Sam Francis: Black + White
An exhibition of works by Sam Francis (1923 - 1994), will be presented by Jack Rutberg Fine Arts in an exhibition entitled, "Sam Francis: Black + White." The exhibition opens with a reception on Saturday, February 16th from 7
to 9 PM, and continues through Saturday, March 29th at the Rutberg
Gallery located at 357 N. La Brea Avenue in Los Angeles.
Provocatively titled "Sam Francis: Black + White," the exhibition will focus upon a hugely important and yet lesser known aspect of Francis' rarely seen graphic works in black and white.
Los Angeles' most internationally known artist, Sam Francis created iconic abstract works employing splatters, stains and grids. Francis' artistic vision was fueled by his study of Jung's theories on dreams and memory, his love of literature and poetry, his fascination with Eastern religion and philosophy, and the surrealist and Dada-ist experiments with controlled accidents.
While best known for his often brightly colored works, the exhibition investigates what might be regarded as the purest aspect of Francis' vison, through his investigation of the energy created by the tension of opposites; the yin and yang of black ink spattered and painted across the negative, open spaces and fields of white paper. These investigations are evident in this exhibition of rare original graphic works in etchings and lithography.
A prolific printmaker, Francis made major contributions to the American print renaissance of the 1960s. His commitment to printmaking was formidable as he established his own printing studio in Santa Monica, allowing him immediate access to a process that had a profound influence on his artistic evolution in painting and drawing. Printmaking, with its distinctive properties became part of his over-all visual thinking.

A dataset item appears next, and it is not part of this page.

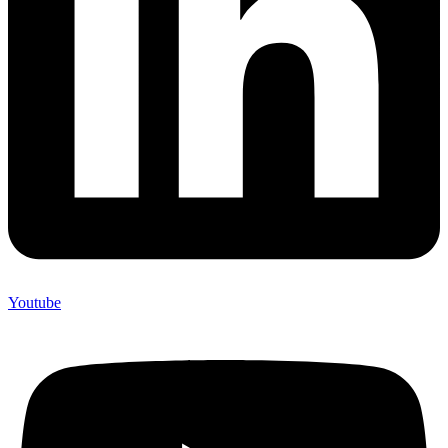
Youtube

This exhibition, "Sam Francis: Black + White" offers a rare opportunity to see a vital aspect of the artist's work; even to Francis' brightly colored works. Indeed, Francis' typical color prints were first proofed in black and white, allowing the artist to distill his compositions in a manner whereby he could easily judge the visual impact of his designs. On some occasions, plates for color prints were also used to create a very limited black and white edition. In this exhibition, however, the majority of works included represent Sam Francis's pure investigations of form through works exclusively conceived and executed in black and white, offering a rare view of one of the major post war American artists.